MADRID (EFE).— Lo extranjero, queer e indígena serán el centro de la Bienal del Arte de Venecia, que comenzará este sábado 20.
Se trata de uno de los eventos artísticos más importantes del mundo y en el que el pabellón israelí decidió no abrir sus puertas hasta que haya alto al fuego en Gaza.

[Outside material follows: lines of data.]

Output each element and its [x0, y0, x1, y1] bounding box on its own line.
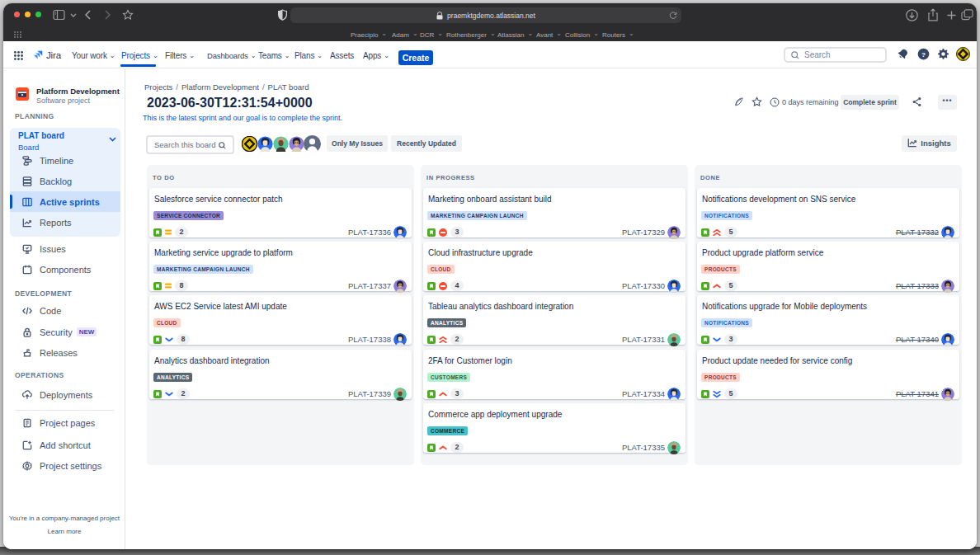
svg-text:?: ? — [921, 51, 926, 59]
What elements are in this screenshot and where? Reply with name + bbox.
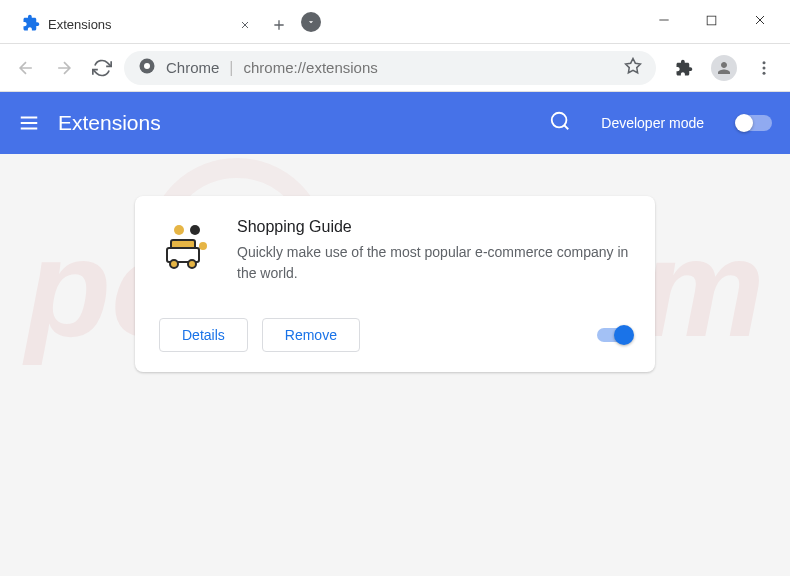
svg-rect-0 xyxy=(707,16,716,25)
chrome-logo-icon xyxy=(138,57,156,79)
profile-button[interactable] xyxy=(708,52,740,84)
extensions-icon[interactable] xyxy=(668,52,700,84)
menu-button[interactable] xyxy=(748,52,780,84)
omnibox[interactable]: Chrome | chrome://extensions xyxy=(124,51,656,85)
svg-point-9 xyxy=(190,225,200,235)
svg-point-10 xyxy=(199,242,207,250)
maximize-button[interactable] xyxy=(701,9,722,35)
puzzle-icon xyxy=(22,14,40,36)
address-bar-row: Chrome | chrome://extensions xyxy=(0,44,790,92)
omnibox-url: chrome://extensions xyxy=(244,59,378,76)
details-button[interactable]: Details xyxy=(159,318,248,352)
extension-card: Shopping Guide Quickly make use of the m… xyxy=(135,196,655,372)
back-button[interactable] xyxy=(10,52,42,84)
extension-name: Shopping Guide xyxy=(237,218,631,236)
svg-point-2 xyxy=(144,63,150,69)
svg-point-13 xyxy=(170,260,178,268)
close-window-button[interactable] xyxy=(748,8,772,36)
new-tab-button[interactable] xyxy=(265,6,293,43)
svg-point-6 xyxy=(763,71,766,74)
svg-point-7 xyxy=(552,113,567,128)
omnibox-chrome-label: Chrome xyxy=(166,59,219,76)
svg-marker-3 xyxy=(626,58,641,72)
extension-icon xyxy=(159,218,215,274)
extensions-header: Extensions Developer mode xyxy=(0,92,790,154)
search-button[interactable] xyxy=(549,110,571,136)
extension-enable-toggle[interactable] xyxy=(597,328,631,342)
minimize-button[interactable] xyxy=(653,9,675,35)
remove-button[interactable]: Remove xyxy=(262,318,360,352)
reload-button[interactable] xyxy=(86,52,118,84)
forward-button[interactable] xyxy=(48,52,80,84)
close-tab-button[interactable] xyxy=(237,17,253,33)
window-titlebar: Extensions xyxy=(0,0,790,44)
browser-tab[interactable]: Extensions xyxy=(10,6,265,43)
avatar-icon xyxy=(711,55,737,81)
window-controls xyxy=(653,0,790,43)
svg-point-5 xyxy=(763,66,766,69)
content-area: Shopping Guide Quickly make use of the m… xyxy=(0,154,790,372)
omnibox-separator: | xyxy=(229,59,233,77)
developer-mode-toggle[interactable] xyxy=(736,115,772,131)
bookmark-star-icon[interactable] xyxy=(624,57,642,79)
svg-point-14 xyxy=(188,260,196,268)
tab-title: Extensions xyxy=(48,17,229,32)
svg-point-4 xyxy=(763,61,766,64)
extension-description: Quickly make use of the most popular e-c… xyxy=(237,242,631,284)
tab-search-button[interactable] xyxy=(301,12,321,32)
svg-point-8 xyxy=(174,225,184,235)
hamburger-menu-button[interactable] xyxy=(18,112,40,134)
developer-mode-label: Developer mode xyxy=(601,115,704,131)
page-title: Extensions xyxy=(58,111,161,135)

“’Stranieri Ovunque. Extranjeros en todas partes” es el título de la 60a. Exposición Internacional de Arte de la Bienal de Venecia, que se podrá visitar hasta el 24 de noviembre y que, comisionada por primera vez por un representante de América del Sur, el brasileño Adriano Pedrosa, contará con 88 pabellones nacionales.
Panamá y Senegal se estrenan con pabellón propio en esta edición, a la que cuatro países acudirán por primera vez: Benin, Etiopía, Tanzania y Timor Oriental.
El que no abrirá es el pabellón israelí. La artista Ruth Patir y sus comisarios anunciaron ayer que no lo inaugurarán “hasta que se alcance un acuerdo de alto al fuego y liberación de rehenes” en Gaza.
La artista y los comisarios, que adoptaron así “una postura de solidaridad con las familias de los rehenes y la amplia comunidad de Israel que reclama un cambio”, compartió su decisión en un cartel colocado en el exterior de su pabellón, titulado “(M)otherland”.
En febrero pasado, artistas, instituciones y organismos culturales pidieron a la Bienal de Venecia la exclusión de Israel por considerar “inaceptable acoger a un Estado comprometido en las atrocidades que continúan contra los palestinos en Gaza”, lo que fue rechazado por los organizadores.